JISE

Recent developments in neural networks have enabled them to achieve comparable or better than human accuracy on different computer vision tasks like image classification, object detection, segmentation, keypoint estimation etc. Large scale datasets have explicitly been curated for each of these tasks, and researchers from around the world compete to get state of the art results on these benchmarks. Outside these datasets, these models may not always perform equally better. Real-world applications often require multiple models to be used together to generate meaningful results. The processing time primarily relies on the slowest model in the pipeline.
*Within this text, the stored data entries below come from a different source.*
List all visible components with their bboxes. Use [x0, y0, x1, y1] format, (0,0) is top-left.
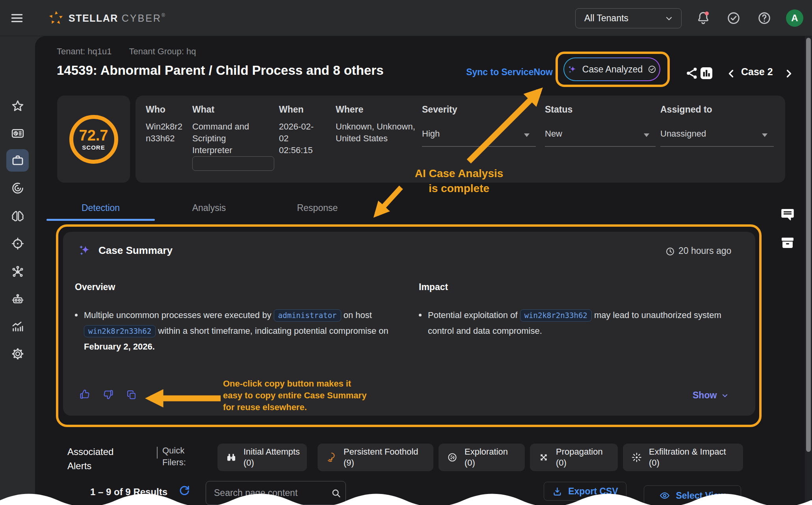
avatar-initial: A [791, 13, 798, 24]
filter-name: Propagation [556, 446, 603, 457]
annotation-line-1: AI Case Analysis [394, 166, 524, 181]
associated-alerts-title: Associated Alerts [67, 445, 126, 473]
brand-name-light: CYBER [122, 13, 162, 24]
search-icon[interactable] [331, 488, 342, 499]
export-csv-button[interactable]: Export CSV [544, 482, 626, 501]
brain-icon [11, 209, 25, 223]
thumbs-up-icon[interactable] [79, 388, 91, 400]
radiation-icon [631, 451, 643, 463]
clock-icon [665, 246, 675, 257]
sidebar-item-reports[interactable] [11, 320, 25, 334]
previous-case-chevron-icon[interactable] [725, 68, 737, 80]
when-value: 2026-02-02 02:56:15 [279, 121, 322, 156]
sidebar-item-investigate[interactable] [11, 265, 25, 279]
assigned-to-select[interactable]: Unassigned [660, 128, 706, 140]
impact-text-1: Potential exploitation of [428, 310, 518, 320]
assigned-to-caret-icon[interactable] [762, 133, 767, 137]
severity-caret-icon[interactable] [524, 133, 530, 137]
app-root: STELLARCYBER® All Tenants A [0, 0, 812, 505]
search-container [206, 481, 346, 505]
search-input[interactable] [214, 488, 331, 498]
filter-exfiltration-impact[interactable]: Exfiltration & Impact(0) [623, 444, 743, 471]
sidebar-item-cases[interactable] [11, 154, 25, 168]
where-label: Where [336, 104, 363, 115]
help-icon[interactable] [757, 11, 772, 26]
sidebar-item-favorites[interactable] [11, 99, 25, 113]
impact-bullet: Potential exploitation of win2k8r2n33h62… [419, 307, 746, 339]
user-avatar[interactable]: A [786, 9, 803, 27]
filter-count: (0) [649, 457, 726, 468]
sidebar-item-settings[interactable] [11, 347, 25, 361]
hamburger-menu-icon[interactable] [9, 11, 24, 26]
severity-underline [422, 146, 536, 147]
network-icon [11, 265, 25, 279]
sidebar-nav [0, 36, 35, 505]
status-underline [545, 146, 656, 147]
score-ring: 72.7 SCORE [69, 115, 118, 164]
tab-response[interactable]: Response [263, 203, 372, 213]
show-label: Show [693, 390, 717, 401]
archive-icon[interactable] [779, 235, 796, 251]
what-label: What [192, 104, 214, 115]
active-tab-underline [46, 219, 155, 221]
sidebar-item-dashboard[interactable] [11, 126, 25, 141]
filter-propagation[interactable]: Propagation(0) [530, 444, 618, 471]
crossed-arrows-icon [538, 451, 550, 463]
what-field[interactable] [192, 156, 274, 171]
sidebar-item-detect[interactable] [11, 237, 25, 251]
bullet-dot [75, 314, 78, 316]
status-select[interactable]: New [545, 128, 562, 140]
status-label: Status [545, 104, 572, 115]
tenant-selector-value: All Tenants [584, 13, 664, 24]
tenant-selector[interactable]: All Tenants [575, 8, 682, 28]
tasks-check-icon[interactable] [726, 11, 741, 26]
scrollbar-thumb[interactable] [806, 38, 811, 452]
case-analyzed-label: Case Analyzed [582, 64, 643, 75]
when-label: When [279, 104, 304, 115]
share-icon[interactable] [685, 66, 699, 80]
main-content: Tenant: hq1u1 Tenant Group: hq 14539: Ab… [35, 36, 812, 505]
comments-icon[interactable] [779, 206, 796, 223]
tenant-breadcrumb: Tenant: hq1u1 Tenant Group: hq [57, 46, 196, 57]
host-chip: win2k8r2n33h62 [84, 325, 156, 337]
overview-bullet: Multiple uncommon processes were execute… [75, 307, 398, 355]
score-label: SCORE [82, 144, 105, 151]
stellar-cyber-logo[interactable]: STELLARCYBER® [47, 9, 165, 27]
thumbs-down-icon[interactable] [102, 388, 114, 400]
sidebar-item-ai-detections[interactable] [11, 209, 25, 223]
tab-analysis[interactable]: Analysis [155, 203, 263, 213]
severity-label: Severity [422, 104, 457, 115]
case-analyzed-button[interactable]: Case Analyzed [563, 57, 660, 81]
next-case-chevron-icon[interactable] [783, 68, 795, 80]
chart-view-icon[interactable] [699, 65, 714, 81]
brand-name-bold: STELLAR [69, 13, 118, 24]
where-value: Unknown, Unknown, United States [336, 121, 416, 144]
annotation-ai-complete: AI Case Analysis is complete [394, 166, 524, 196]
robot-icon [11, 292, 25, 307]
radar-icon [11, 181, 25, 195]
who-value: Win2k8r2n33h62 [146, 121, 185, 144]
refresh-icon[interactable] [178, 484, 191, 497]
notifications-bell-icon[interactable] [695, 10, 711, 26]
select-view-label: Select View [676, 490, 725, 501]
filter-persistent-foothold[interactable]: Persistent Foothold(9) [318, 444, 433, 471]
star-icon [11, 99, 25, 113]
sidebar-item-automation[interactable] [11, 292, 25, 307]
chevron-down-icon [721, 391, 729, 400]
dashboard-icon [11, 126, 25, 141]
select-view-button[interactable]: Select View [644, 485, 741, 505]
case-nav-label: Case 2 [741, 66, 773, 78]
overview-text-3: within a short timeframe, indicating pot… [158, 326, 388, 336]
filter-exploration[interactable]: Exploration(0) [439, 444, 525, 471]
severity-select[interactable]: High [422, 128, 440, 140]
tab-detection[interactable]: Detection [46, 203, 155, 213]
filter-initial-attempts[interactable]: Initial Attempts(0) [217, 444, 307, 471]
show-toggle[interactable]: Show [693, 390, 729, 401]
sidebar-item-threat-hunting[interactable] [11, 181, 25, 195]
binoculars-icon [225, 451, 237, 463]
copy-icon[interactable] [126, 389, 137, 400]
status-caret-icon[interactable] [644, 133, 649, 137]
sync-servicenow-link[interactable]: Sync to ServiceNow [465, 67, 553, 78]
export-csv-label: Export CSV [568, 486, 618, 497]
trend-chart-icon [11, 320, 25, 334]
The allocated resources for other models remain idle in the meantime, causing a sub-optimal processing pipeline. Each of these models comes with its own input data pre-processing, feature extraction, output post-processing etc., causing a significant unnecessary overhead. To overcome these issues, we explored multitasking architectures to do multiple closely related tasks together. In this work, we developed a single multitasking model to perform object detection, instance segmentation and keypoint estimation tasks. We presume such models will be more robust to data specific noises as it finds a better representation of the trained data by learning to predict multiple closely related tasks. Our most accurate model gave 41.2 AP on object detection, 38.2 AP on instance segmentation and 53.0 AP on keypoint estimation tasks when evaluated on COCO validation dataset. We optimised the models through layer fusion and float 16 quantisation. We achieved 107 frames per second (fps), while a lighter version achieved 131fps on RTX 3090 GPU.We also benchmarked the models on Nvidia Jetson Tx2 and got 4.2 fps and 6.3 fps for the two respective models. The models were successfully deployed in a server-client system architecture / cloud computing with future possibilities for on-premise deployment using edge devices.